Laurent Seksik: Vorgefühl der nahen Nacht (Blessing)


Laurent Seksiks Roman Vorgefühl der nahen Nacht, erschienen in Deutsch bei Blessing, ist sein vierter Roman und markiert seinen Durchbruch auf die Bestsellerränge in Frankreich.

Im September 1940 kommt Stefan Zweig mit seiner zweiten Ehefrau, der dreißig Jahre jüngeren Lotte Altmann, nach Brasilien. Mit seiner ethnischen Buntheit ist dieses Land für ihn ein Gegenentwurf zum in Europa herrschenden Rassenwahn. Voller Hoffnung quartiert er sich nördlich von Rio ein. Auch seine Frau knüpft an Brasilien große Erwartungen. Sie werden herzlich aufgenommen, sie werden gefeiert und sie feiern mit – sogar im Karneval. Die Farben leuchten, das Klima lässt Lotte aufleben und in Ernst Feder, dem früheren Chefredakteur des „Berliner Tageblatts“, gewinnen sie einen unterhaltsam ironischen Freund. Doch Stefan Zweig ist nicht nur auf der Flucht vor den Nazis. Er flieht auch vor den Gespenstern, die ihm nachts den Schlaf rauben – die Schatten seiner toten Freunde, allen voran Joseph Roth. So fällt es ihm schwer, seiner Frau die Gefühle zu zeigen, die sie ersehnt. Umgekehrt will sie lange das Ausmaß seiner Verzweiflung nicht wahrhaben. Eine der großen Tragödien der Weltliteratur nimmt ihren Lauf.

Laurent Seksiks Buch ist keine Biographie Stefan Zweigs und alle, die das von dem Buch erwarten, werden erst einmal enttäuscht sein. Seksik hat sich ein anderes Ziel bei dem Buch gesetzt. Er geht vielmehr der Frage nach wie ein Mensch von dem Format wie Stefan Zweig in diese Depression fallen konnte und wie die Depression immer mehr Gewalt über den Menschen erhält.
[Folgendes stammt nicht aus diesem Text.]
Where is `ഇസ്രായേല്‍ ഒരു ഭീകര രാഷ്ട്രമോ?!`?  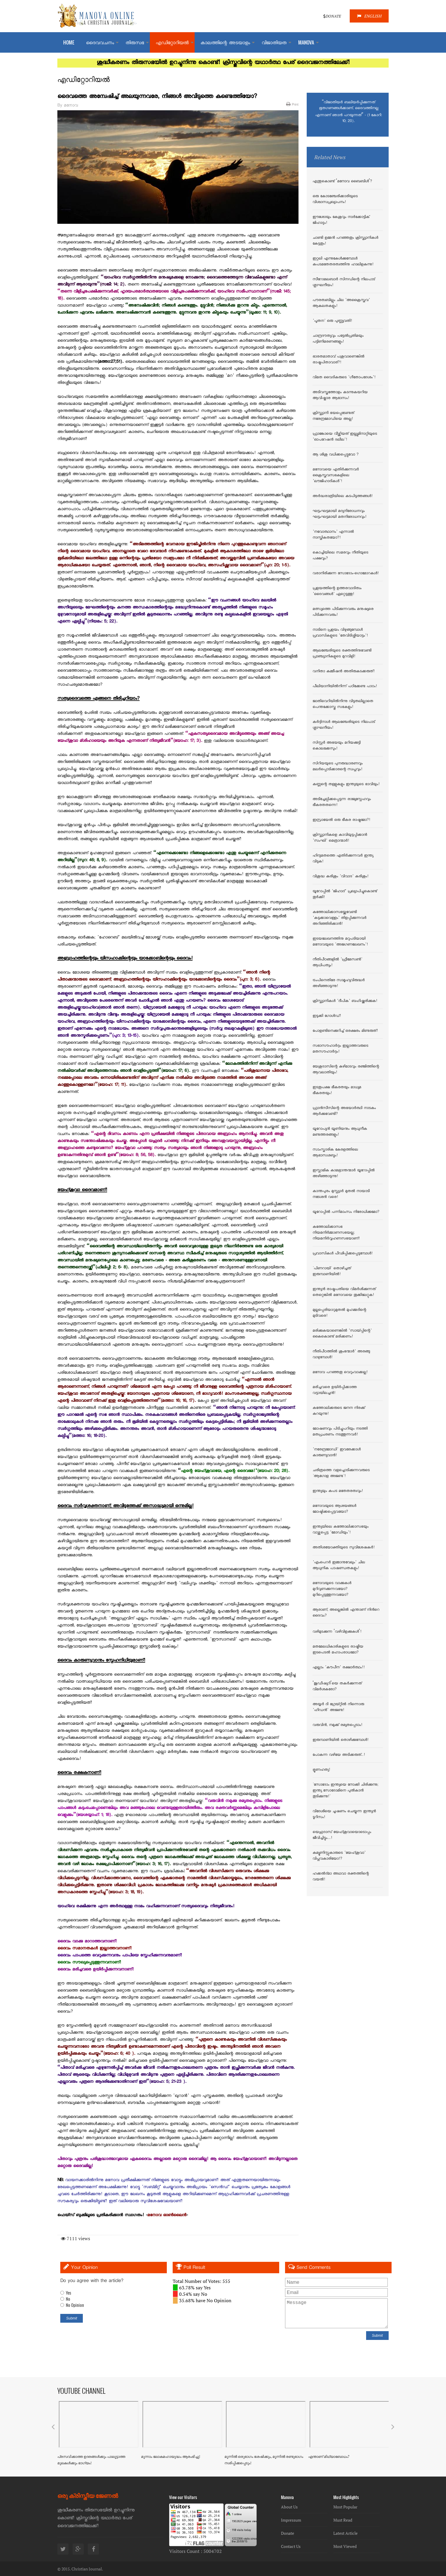 ഇസ്രായേല്‍ ഒരു ഭീകര രാഷ്ട്രമോ?! is located at coordinates (341, 820).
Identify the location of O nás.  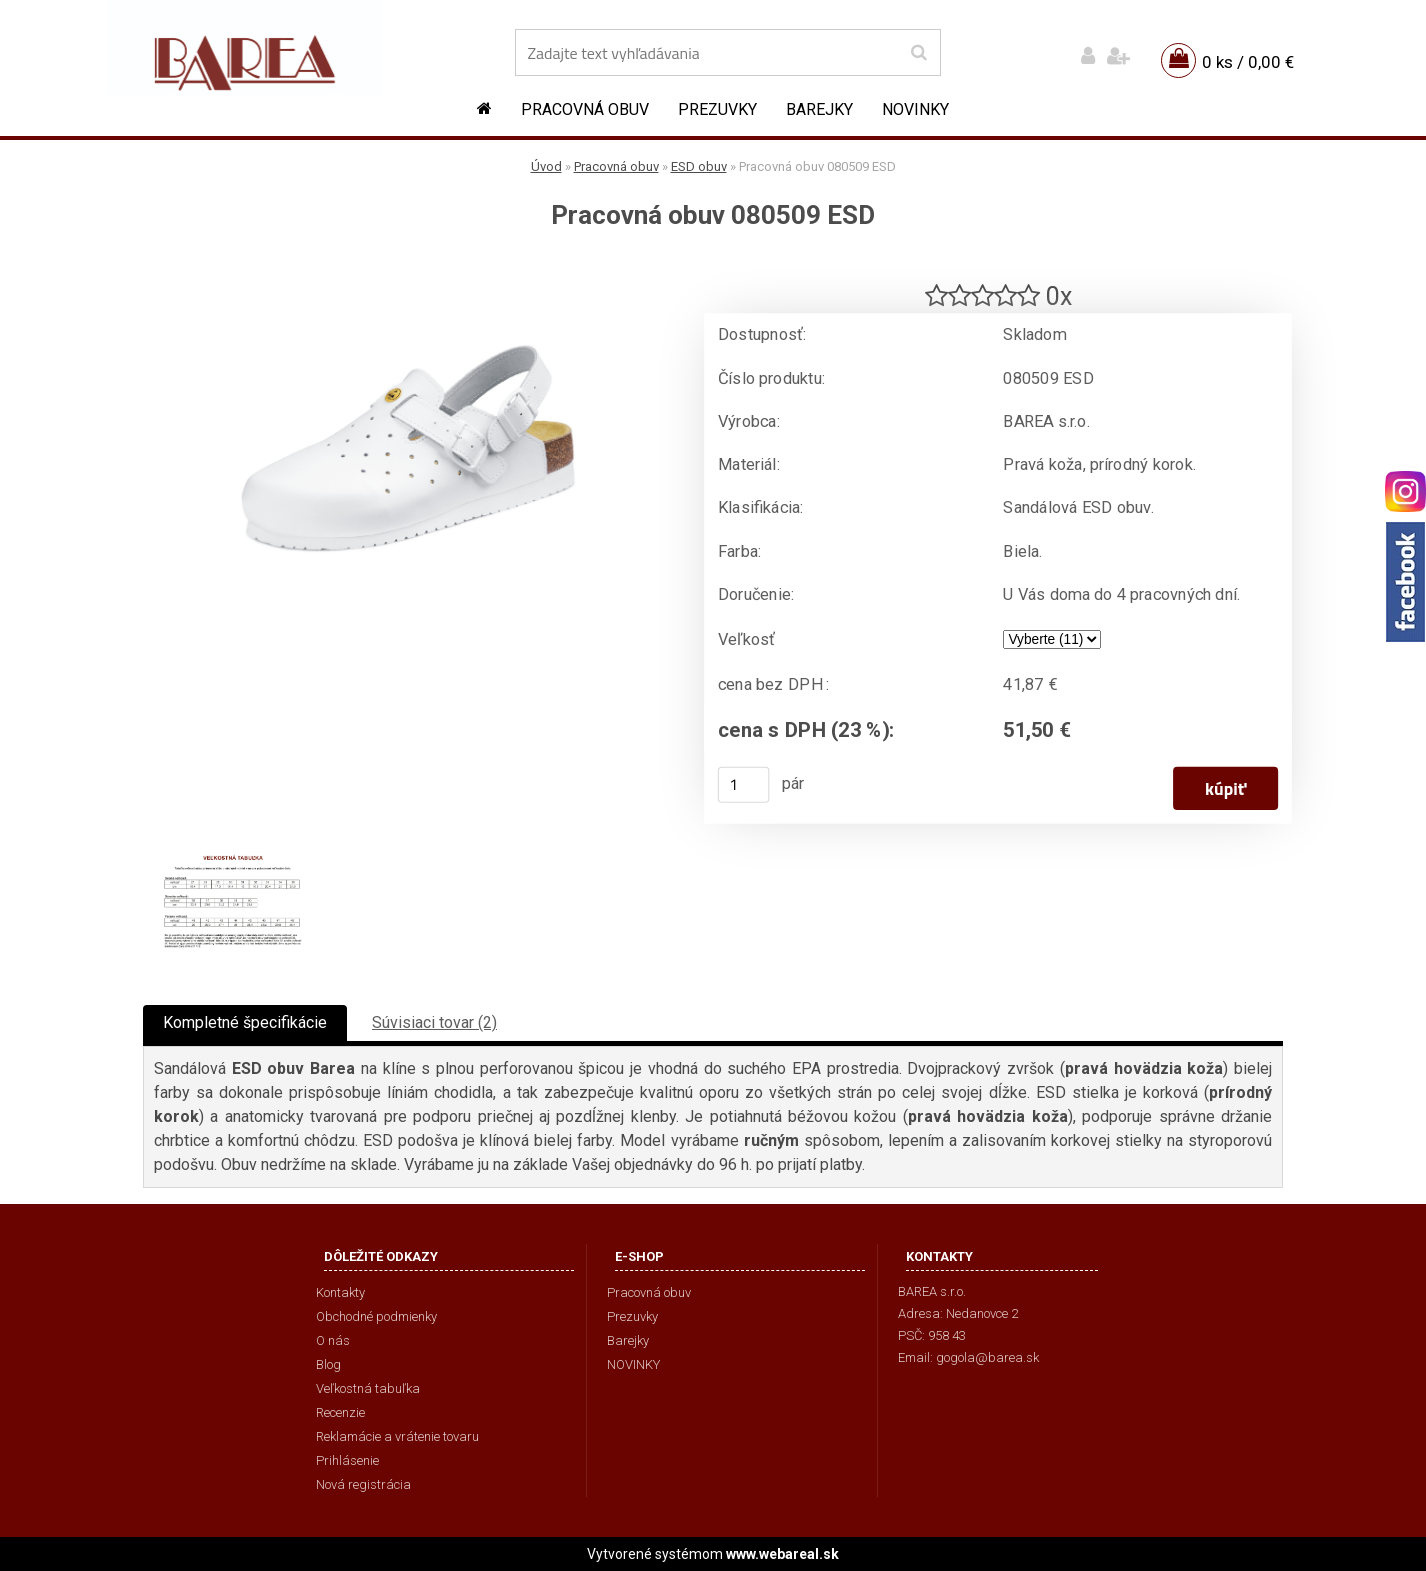 (333, 1340).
Hierfür versucht Seksik das Innenleben der Figur Stefan Zweig zu entblättern. Er schildert eindringlich die Angstzustände, die Albträume und das Entfremden von seiner Umwelt, die Situation des zerrissenen Menschen und wie ihm langsam alles entgleitet. Der Autor wagt dabei jedoch nicht, über Stefan Zweig selbst zu spekulieren. Er schildert den Verfall und die Extremsituation für seine Ehefrau, mit der sie völlig überfordert ist, zumal in einem fremden Land mit fremder Kultur. Was anfangs so leichtfüßig erschien gerät zur schweren Last. Mit Vorgefühl der nahen Nacht ist Laurent Seksik eine beeindruckende Studie über einen Menschen gelungen, der an seinen inneren Dämonen zerbricht.

Laurent Seksik, 1962 in Nizza geboren, studierte Medizin und war zunächst im Bereich Nuklearmedizin beschäftigt. Schon sein erster Roman Les mauvaises pensées aus dem Jahr 1999 wurde in zwölf Sprachen übersetzt. Er war einige Jahre Literaturchef von „Figaro Etudiant“. Heute arbeitet er in Paris an der Universität halbtags als Mediziner.

Vorgefühl der nahen Nacht von Laurent Seksik ist bei Blessing erschienen.